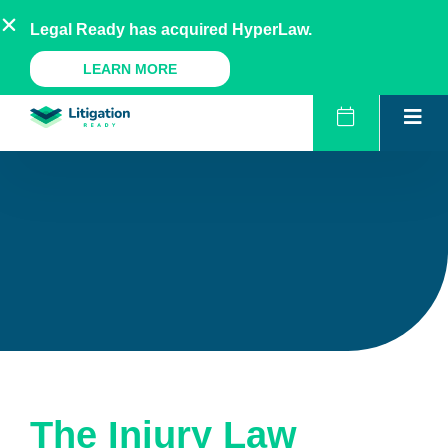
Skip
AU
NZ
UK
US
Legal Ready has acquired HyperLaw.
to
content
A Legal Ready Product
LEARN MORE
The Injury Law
...
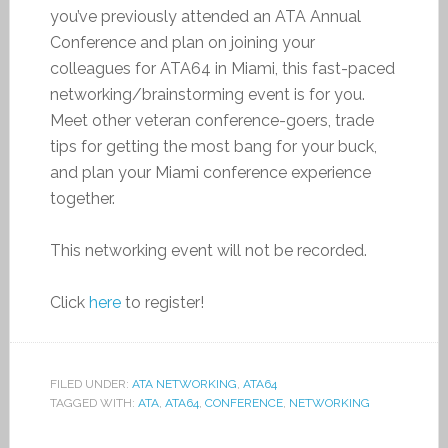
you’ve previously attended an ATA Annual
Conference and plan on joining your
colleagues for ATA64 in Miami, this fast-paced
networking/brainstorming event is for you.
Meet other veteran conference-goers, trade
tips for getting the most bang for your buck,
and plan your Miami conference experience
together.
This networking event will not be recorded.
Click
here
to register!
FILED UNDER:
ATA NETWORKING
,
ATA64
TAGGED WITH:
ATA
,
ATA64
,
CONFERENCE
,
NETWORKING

◆ EXERCISE OBJECTIVE
Across the data, pull every line containing the string "Miami".

◆ FINISHED TASK
colleagues for ATA64 in Miami, this fast-paced
and plan your Miami conference experience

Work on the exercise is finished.